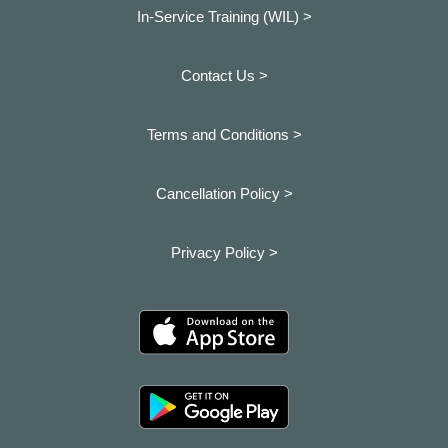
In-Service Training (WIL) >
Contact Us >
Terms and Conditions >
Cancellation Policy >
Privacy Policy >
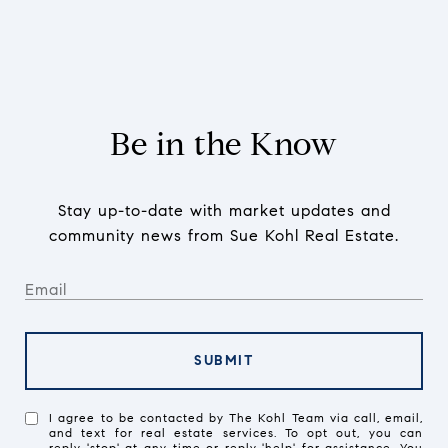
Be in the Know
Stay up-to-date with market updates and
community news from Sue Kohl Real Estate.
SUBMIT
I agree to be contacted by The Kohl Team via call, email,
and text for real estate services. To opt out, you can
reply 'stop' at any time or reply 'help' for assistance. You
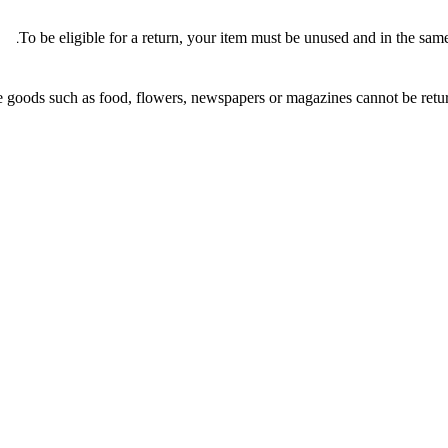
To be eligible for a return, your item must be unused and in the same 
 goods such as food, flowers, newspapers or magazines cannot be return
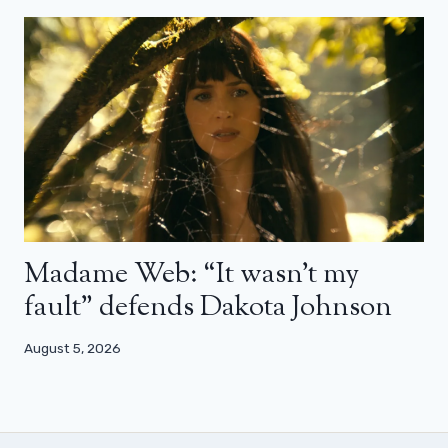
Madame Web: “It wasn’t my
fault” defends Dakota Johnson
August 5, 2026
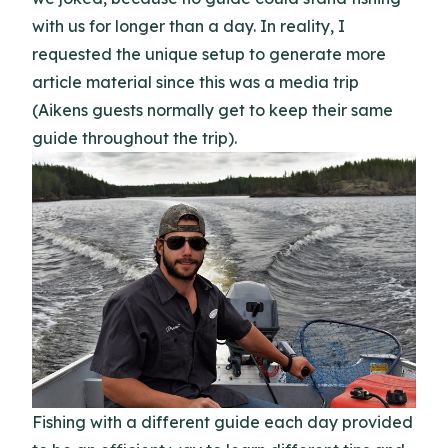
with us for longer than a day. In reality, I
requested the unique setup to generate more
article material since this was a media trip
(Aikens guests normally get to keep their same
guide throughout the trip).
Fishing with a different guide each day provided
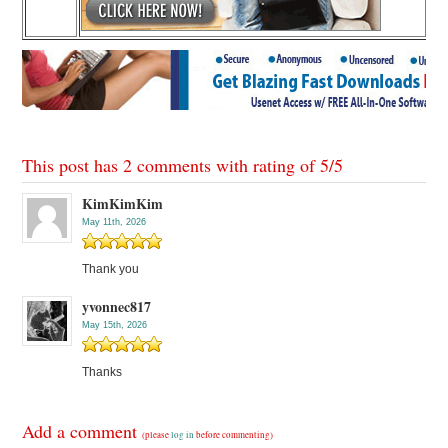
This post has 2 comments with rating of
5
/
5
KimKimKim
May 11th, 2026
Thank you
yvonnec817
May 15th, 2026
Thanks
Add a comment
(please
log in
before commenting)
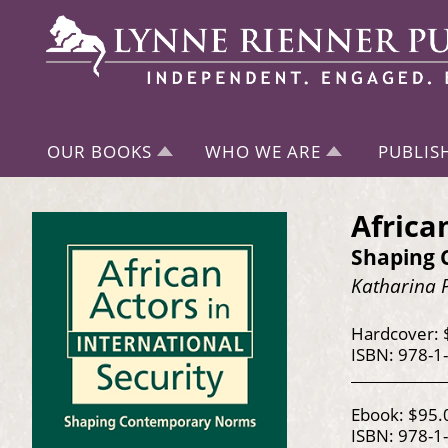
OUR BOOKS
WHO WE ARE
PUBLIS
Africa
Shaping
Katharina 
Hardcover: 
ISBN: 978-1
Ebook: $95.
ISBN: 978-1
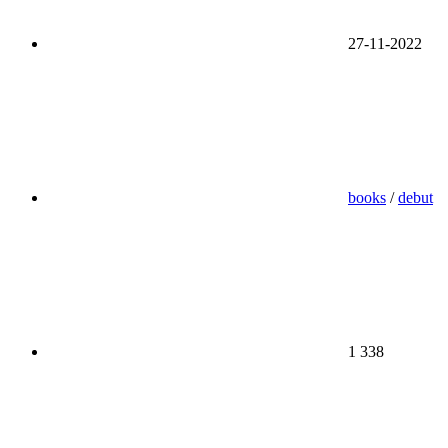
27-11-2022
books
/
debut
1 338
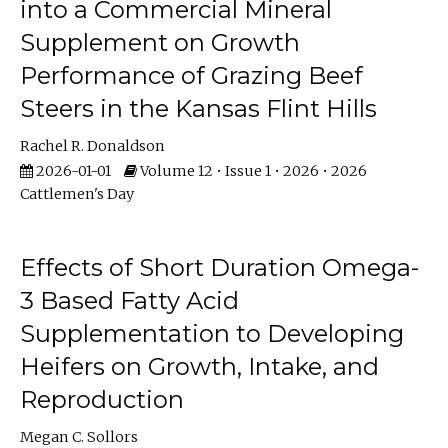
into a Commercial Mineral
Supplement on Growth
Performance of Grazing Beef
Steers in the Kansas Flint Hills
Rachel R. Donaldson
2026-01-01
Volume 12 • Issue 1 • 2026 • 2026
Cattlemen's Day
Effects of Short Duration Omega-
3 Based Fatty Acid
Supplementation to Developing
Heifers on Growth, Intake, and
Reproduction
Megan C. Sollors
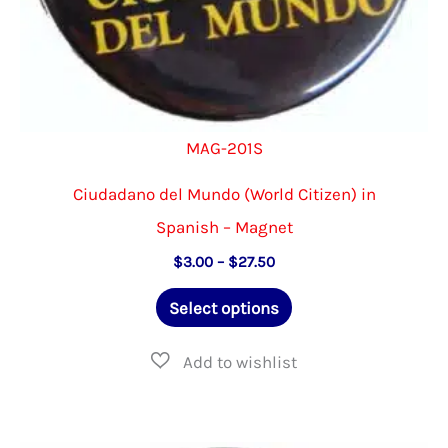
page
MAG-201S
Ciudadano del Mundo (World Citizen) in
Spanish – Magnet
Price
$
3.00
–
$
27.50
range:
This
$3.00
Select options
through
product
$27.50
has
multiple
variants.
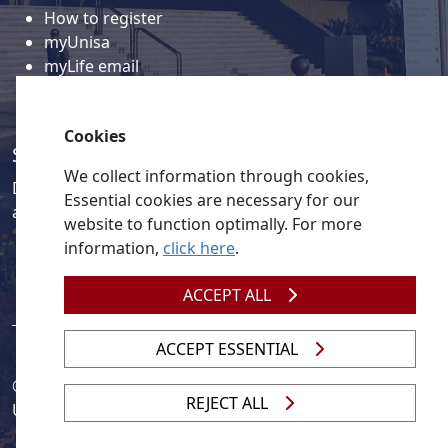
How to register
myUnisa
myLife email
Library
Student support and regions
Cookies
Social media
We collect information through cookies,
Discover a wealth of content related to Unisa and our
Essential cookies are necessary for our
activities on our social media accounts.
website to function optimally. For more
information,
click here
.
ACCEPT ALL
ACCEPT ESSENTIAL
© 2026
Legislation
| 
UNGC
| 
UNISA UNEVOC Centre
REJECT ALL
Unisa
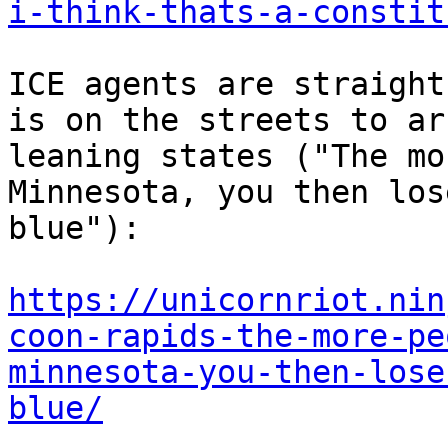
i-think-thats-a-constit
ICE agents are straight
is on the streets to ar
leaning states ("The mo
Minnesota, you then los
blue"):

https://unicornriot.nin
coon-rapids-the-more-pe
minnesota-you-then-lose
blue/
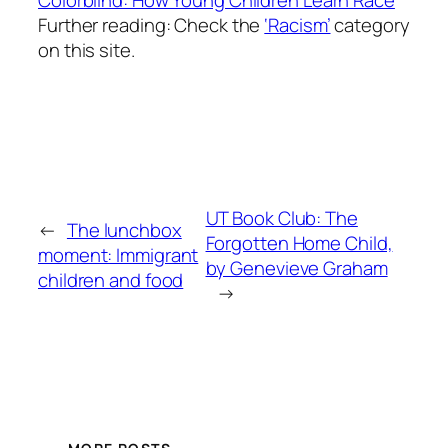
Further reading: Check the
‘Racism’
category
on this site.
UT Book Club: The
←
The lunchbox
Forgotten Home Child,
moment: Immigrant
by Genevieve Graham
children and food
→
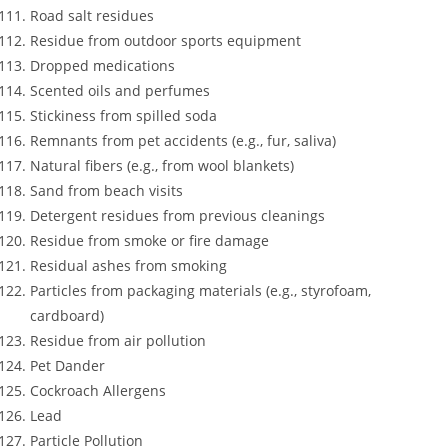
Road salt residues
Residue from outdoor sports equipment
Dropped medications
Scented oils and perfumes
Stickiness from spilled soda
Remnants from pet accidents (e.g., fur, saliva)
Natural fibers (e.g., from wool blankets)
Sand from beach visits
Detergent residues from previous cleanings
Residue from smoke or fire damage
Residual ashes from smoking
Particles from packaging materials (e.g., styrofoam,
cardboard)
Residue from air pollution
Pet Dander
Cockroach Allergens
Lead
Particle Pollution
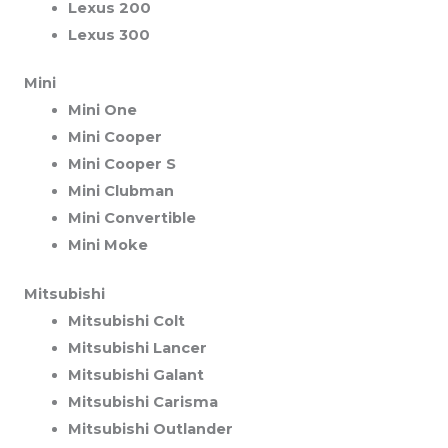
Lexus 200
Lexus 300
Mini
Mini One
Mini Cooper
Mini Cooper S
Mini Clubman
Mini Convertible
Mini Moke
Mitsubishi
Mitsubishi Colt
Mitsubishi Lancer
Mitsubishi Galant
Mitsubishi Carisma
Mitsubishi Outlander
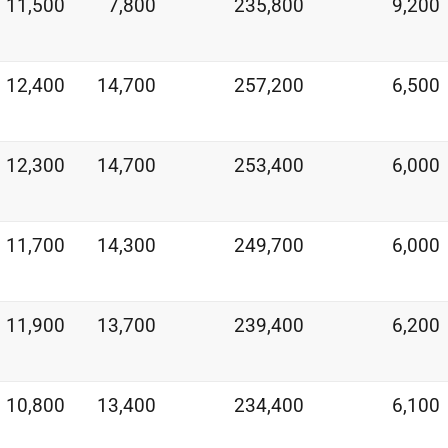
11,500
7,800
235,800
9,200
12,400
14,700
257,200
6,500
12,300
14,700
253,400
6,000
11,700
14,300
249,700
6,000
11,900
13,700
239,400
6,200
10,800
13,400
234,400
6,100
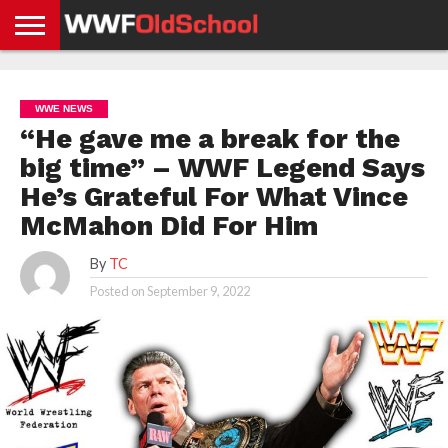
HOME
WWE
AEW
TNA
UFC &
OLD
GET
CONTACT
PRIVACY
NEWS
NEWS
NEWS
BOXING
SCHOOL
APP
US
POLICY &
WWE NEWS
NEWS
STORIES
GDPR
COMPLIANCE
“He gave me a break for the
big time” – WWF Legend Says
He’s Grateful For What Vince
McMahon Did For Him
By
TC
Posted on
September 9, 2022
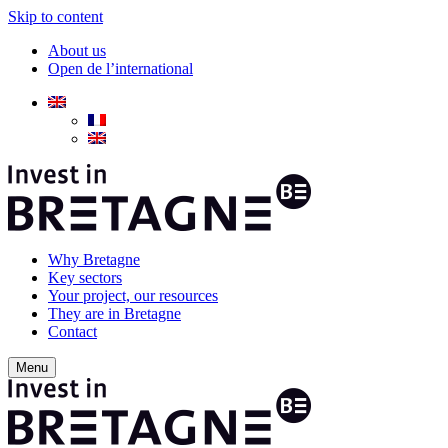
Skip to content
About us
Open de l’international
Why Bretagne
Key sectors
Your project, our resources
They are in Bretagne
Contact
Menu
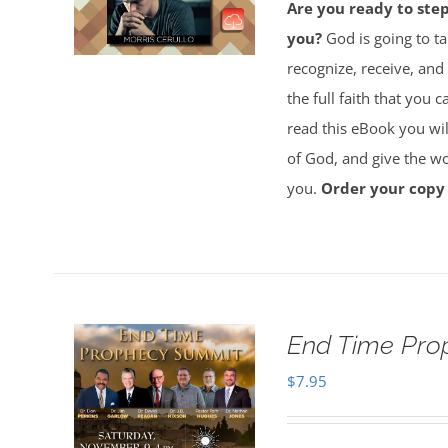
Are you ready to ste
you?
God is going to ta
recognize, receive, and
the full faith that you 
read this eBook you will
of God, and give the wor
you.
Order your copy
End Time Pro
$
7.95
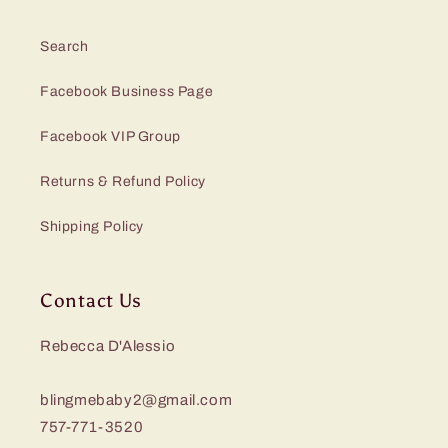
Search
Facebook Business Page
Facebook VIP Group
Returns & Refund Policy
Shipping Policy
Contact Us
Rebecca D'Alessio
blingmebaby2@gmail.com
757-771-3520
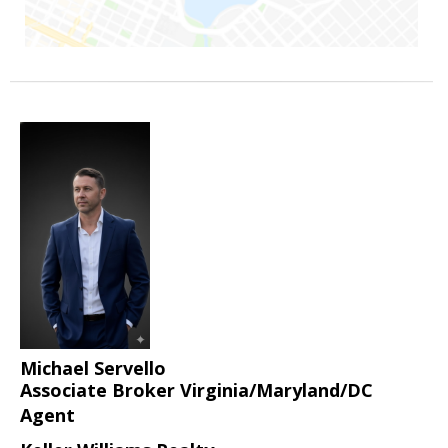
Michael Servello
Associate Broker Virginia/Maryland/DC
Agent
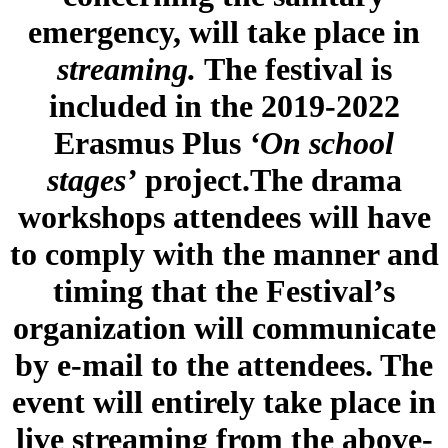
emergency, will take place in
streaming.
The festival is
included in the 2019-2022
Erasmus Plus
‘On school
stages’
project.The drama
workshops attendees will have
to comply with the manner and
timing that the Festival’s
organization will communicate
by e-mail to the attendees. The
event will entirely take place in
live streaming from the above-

====

* [Exercise prompt] Please go through the data and copy each line containing the word "will".

* [Task answer]
read this eBook you will
emergency, will take place in
workshops attendees will have
organization will communicate
event will entirely take place in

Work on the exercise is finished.